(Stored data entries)
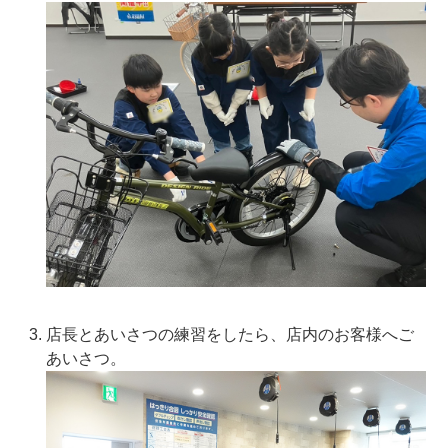
店長とあいさつの練習をしたら、店内のお客様へご
あいさつ。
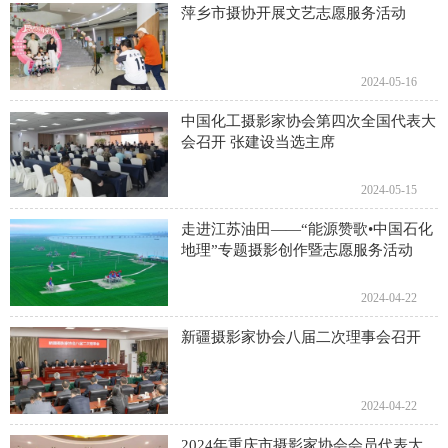
萍乡市摄协开展文艺志愿服务活动
2024-05-16
中国化工摄影家协会第四次全国代表大
会召开 张建设当选主席
2024-05-15
走进江苏油田——“能源赞歌•中国石化
地理”专题摄影创作暨志愿服务活动
2024-04-22
新疆摄影家协会八届二次理事会召开
2024-04-22
2024年重庆市摄影家协会会员代表大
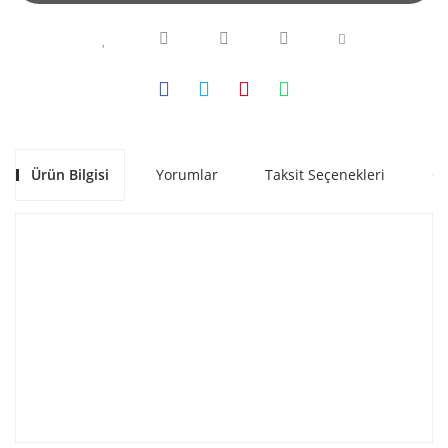
Ürün Bilgisi
Yorumlar
Taksit Seçenekleri
Ön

• ABOUT THIS TASK: Could you write out every line above exactly as it stands, with no images?

• WRITTEN SOLUTION:
店長とあいさつの練習をしたら、店内のお客様へご
あいさつ。
萍乡市摄协开展文艺志愿服务活动
2024-05-16
中国化工摄影家协会第四次全国代表大
会召开 张建设当选主席
2024-05-15
走进江苏油田——“能源赞歌•中国石化
地理”专题摄影创作暨志愿服务活动
2024-04-22
新疆摄影家协会八届二次理事会召开
2024-04-22
2024年重庆市摄影家协会会员代表大
Ürün Bilgisi
Yorumlar
Taksit Seçenekleri
Ön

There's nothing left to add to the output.